DIRECTIONS. Write the data out again, character for character, with no images.

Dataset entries
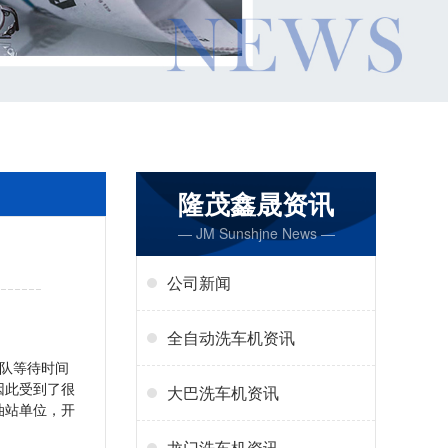
隆茂鑫晟资讯
— JM Sunshjne News —
公司新闻
全自动洗车机资讯
队等待时间
因此受到了很
大巴洗车机资讯
油站单位，开
龙门洗车机资讯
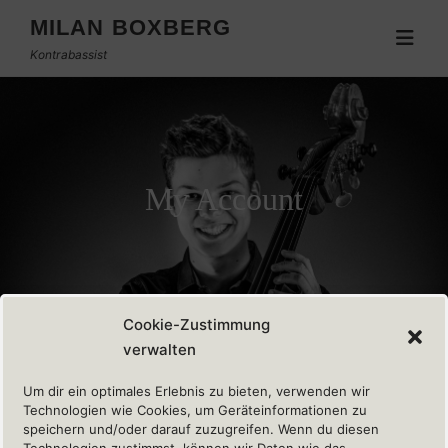
MILAN BOXBERG
Kontrabassist
My Account
Cookie-Zustimmung
verwalten
[user_registration_my_account]
Um dir ein optimales Erlebnis zu bieten, verwenden wir
Technologien wie Cookies, um Geräteinformationen zu
speichern und/oder darauf zuzugreifen. Wenn du diesen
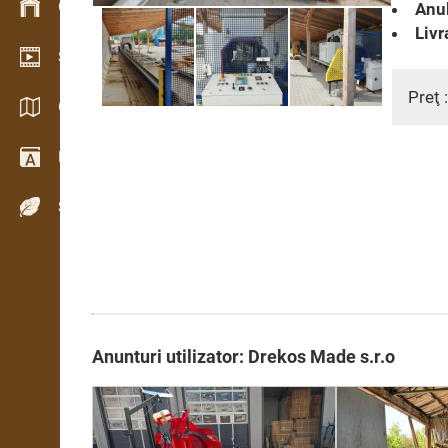
Gestionarea stocurilor
Anul
Livr
Showroom video
Preţ 
Cataloage / Broșuri
Dicţionar
Specii de lemn
Anunturi utilizator: Drekos Made s.r.o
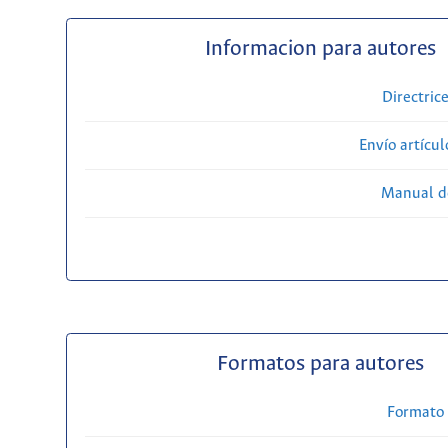
Informacion para autores
Directric
Envío artícul
Manual d
Formatos para autores
Formato 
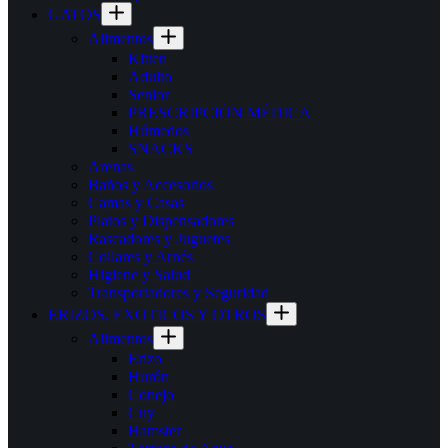
GATOS
Alimentos
Kitten
Adulto
Senior
PRESCRIPCIÓN MÉDICA
Húmedos
SNACKS
Arenas
Baños y Accesorios
Camas y Casas
Platos y Dispensadores
Rascadores y Juguetes
Collares y Arnés
Higiene y Salud
Transportadores y Seguridad
ERIZOS, EXOTICOS Y OTROS
Alimentos
Erizo
Hurón
Conejo
Cuy
Hamster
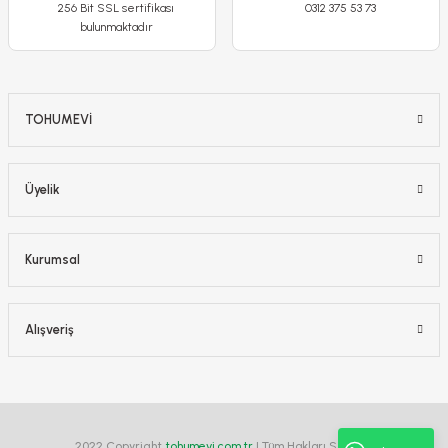
256 Bit SSL sertifikası
0312 375 53 73
bulunmaktadır
TOHUMEVİ
Üyelik
Ranunculus - Düğün Çiçeği Kök Soğanı - Beyaz
Kurumsal
300,00 TL
250,00 TL
Alışveriş
Detaylı İncele
2022 Copyright
tohumevi.com.tr
| Tüm Hakları Saklıdır.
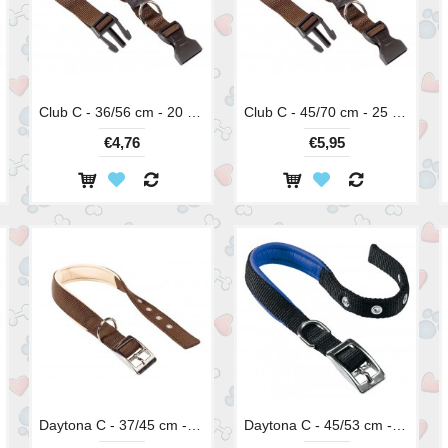
Club C - 36/56 cm - 20 mm
Club C - 45/70 cm - 25 mm
€4,76
€5,95
Daytona C - 37/45 cm - 25 mm
Daytona C - 45/53 cm - 25 mm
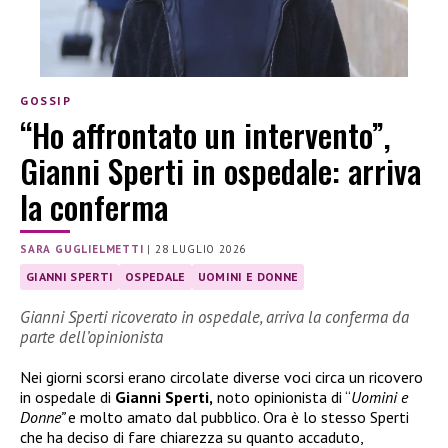
GOSSIP
“Ho affrontato un intervento”,
Gianni Sperti in ospedale: arriva
la conferma
SARA GUGLIELMETTI
|
28 LUGLIO 2026
GIANNI SPERTI
OSPEDALE
UOMINI E DONNE
Gianni Sperti ricoverato in ospedale, arriva la conferma da
parte dell’opinionista
Nei giorni scorsi erano circolate diverse voci circa un ricovero
in ospedale di
Gianni Sperti,
noto opinionista di “
Uomini e
Donne”
e molto amato dal pubblico. Ora è lo stesso Sperti
che ha deciso di fare chiarezza su quanto accaduto,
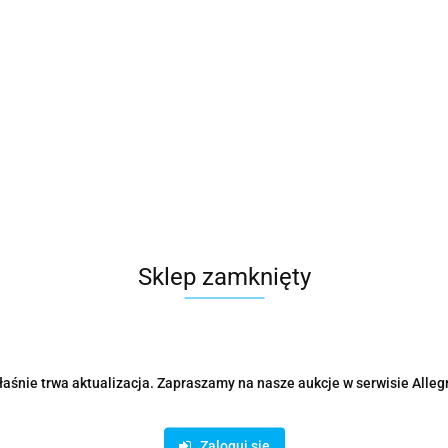
 do TV MACLEAN BRACKETS
Uchwyt do TV MACLEAN BR
 MC-503A B (nośność 30kg
sufitowy MC-504A Srebrny (
Sklep zamknięty
2 cale)
30kg /23 - 42 cali)
166.68
aśnie trwa aktualizacja. Zapraszamy na nasze aukcje w serwisie Alleg
Zaloguj się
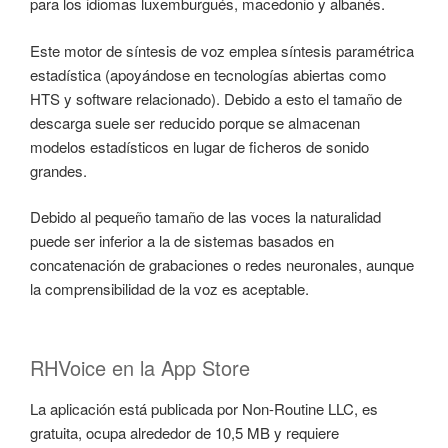
para los idiomas luxemburgués, macedonio y albanés.
Este motor de síntesis de voz emplea síntesis paramétrica
estadística (apoyándose en tecnologías abiertas como
HTS y software relacionado). Debido a esto el tamaño de
descarga suele ser reducido porque se almacenan
modelos estadísticos en lugar de ficheros de sonido
grandes.
Debido al pequeño tamaño de las voces la naturalidad
puede ser inferior a la de sistemas basados en
concatenación de grabaciones o redes neuronales, aunque
la comprensibilidad de la voz es aceptable.
RHVoice en la App Store
La aplicación está publicada por Non-Routine LLC, es
gratuita, ocupa alrededor de 10,5 MB y requiere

EXERCISE RESPONSE.
隆茂鑫晟资讯
— JM Sunshjne News —
公司新闻
全自动洗车机资讯
队等待时间
因此受到了很
大巴洗车机资讯
油站单位，开
龙门洗车机资讯
MILAN BOXBERG
Kontrabassist
My Account
Cookie-Zustimmung
verwalten
[user_registration_my_account]
Um dir ein optimales Erlebnis zu bieten, verwenden wir
Technologien wie Cookies, um Geräteinformationen zu
speichern und/oder darauf zuzugreifen. Wenn du diesen
Gestionarea stocurilor
Anul
Livr
Showroom video
Preţ 
Cataloage / Broșuri
Dicţionar
Specii de lemn
Anunturi utilizator: Drekos Made s.r.o
Informacion para autores
Directric
Envío artícul
Manual d
Formatos para autores
Formato 
GATOS
Alimentos
Kitten
Adulto
Senior
PRESCRIPCIÓN MÉDICA
Húmedos
SNACKS
Arenas
Baños y Accesorios
Camas y Casas
Platos y Dispensadores
Rascadores y Juguetes
Collares y Arnés
Higiene y Salud
Transportadores y Seguridad
ERIZOS, EXOTICOS Y OTROS
Alimentos
Erizo
Hurón
Conejo
Cuy
Hamster
256 Bit SSL sertifikası
0312 375 53 73
bulunmaktadır
TOHUMEVİ
Üyelik
Ranunculus - Düğün Çiçeği Kök Soğanı - Beyaz
Kurumsal
300,00 TL
250,00 TL
Alışveriş
Detaylı İncele
2022 Copyright
tohumevi.com.tr
| Tüm Hakları Saklıdır.
Club C - 36/56 cm - 20 mm
Club C - 45/70 cm - 25 mm
€4,76
€5,95
Daytona C - 37/45 cm - 25 mm
Daytona C - 45/53 cm - 25 mm
GOSSIP
“Ho affrontato un intervento”,
Gianni Sperti in ospedale: arriva
la conferma
SARA GUGLIELMETTI
|
28 LUGLIO 2026
GIANNI SPERTI
OSPEDALE
UOMINI E DONNE
Gianni Sperti ricoverato in ospedale, arriva la conferma da
parte dell’opinionista
Nei giorni scorsi erano circolate diverse voci circa un ricovero
in ospedale di
Gianni Sperti,
noto opinionista di “
Uomini e
Donne”
e molto amato dal pubblico. Ora è lo stesso Sperti
che ha deciso di fare chiarezza su quanto accaduto,
 do TV MACLEAN BRACKETS
Uchwyt do TV MACLEAN BR
 MC-503A B (nośność 30kg
sufitowy MC-504A Srebrny (
Sklep zamknięty
2 cale)
30kg /23 - 42 cali)
166.68
aśnie trwa aktualizacja. Zapraszamy na nasze aukcje w serwisie Alleg
Zaloguj się
para los idiomas luxemburgués, macedonio y albanés.
Este motor de síntesis de voz emplea síntesis paramétrica
estadística (apoyándose en tecnologías abiertas como
HTS y software relacionado). Debido a esto el tamaño de
descarga suele ser reducido porque se almacenan
modelos estadísticos en lugar de ficheros de sonido
grandes.
Debido al pequeño tamaño de las voces la naturalidad
puede ser inferior a la de sistemas basados en
concatenación de grabaciones o redes neuronales, aunque
la comprensibilidad de la voz es aceptable.
RHVoice en la App Store
La aplicación está publicada por Non-Routine LLC, es
gratuita, ocupa alrededor de 10,5 MB y requiere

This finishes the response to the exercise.